Adding flesh to that argument, Ken Deutsch of Morningside Analytics did a quick look to see if groups that ranked high in the study were indeed having a greater impact with one high-value audience, bloggers. Here's a bit of what he found, using a 4000 blog dataset that Morningside developed to look at the health and energy debates:

Compared to the other organizations that were included in the social media tools study, the Sierra Club (the organization that used the most social media tools - ten ), was also the organization that was most cited as a source from the blogs most focused on energy policy.

Looking at the same organizations, SEIU (second in the social media tools study using nine social media tools), was the organization that was most cited as a source within the blogs focused on health policy.

However, after the Sierra Club and SEIU the correlations between tools used and links trail off. Two of the four organizations that used eight social media tools and three of the four of the organizations that used seven were not within the top sources used by bloggers discussing energy or health policy.

The American Medical Association, which used only one social media tool, was cited as a source by bloggers engaged in health policy more then any other group in that study with the exception of SEIU and the Human Rights Campaign.

Deutch notes that several DC policy shops that were not included in the study, like the Center for American Progress and the Heritage Foundation are cited much more often by bloggers than any of the groups in the Ross/Stineman/Lisi study. This isn't surprising, given that these big think tanks have actually invested a lot of energy in engaging online, and they have a huge stake in influencing (and being seen as influencing) the health and energy debates. By contrast, several of other groups in the Ross/Stineman/Lisi study aren't really trying to be players on those topics.

There's no question that, as a community, tech-pol practitioners need to do more research on how usage of social media produces tangible value for political and advocacy organizations. I'm not disagreeing with the points Browner-Hamlin and Cornfield make; mere presence proves little.

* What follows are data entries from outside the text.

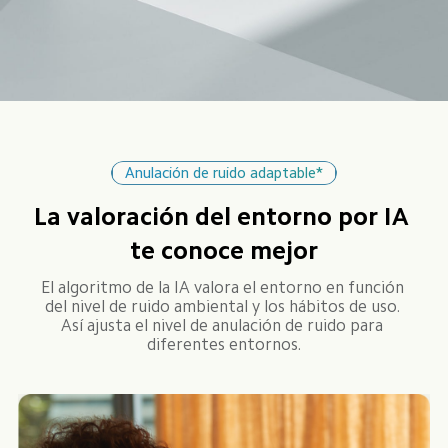
Anulación de ruido adaptable*
La valoración del entorno por IA 
te conoce mejor
El algoritmo de la IA valora el entorno en función 
del nivel de ruido ambiental y los hábitos de uso. 
Así ajusta el nivel de anulación de ruido para 
diferentes entornos.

But I still think the Ross/Stineman/Lisi study shows something else that is also important to think about: Many name-brand trade associations still have pretty traditional media operations, and they're taking a pretty cautious, "you-first" approach to embracing new media tools. If you're the American Medical Association in the middle of the country's biggest health care debate in a long time, obviously you are going to be in the middle of the fight whether or not you're on Twitter (which they are, and which suggests that Ross et. al. may have erred in scoring the AMA as low as they did). For me, what the study illustrates is how far--for all the buzz about Web 2.0--social media evangelists have to go in proving the value of being open and social.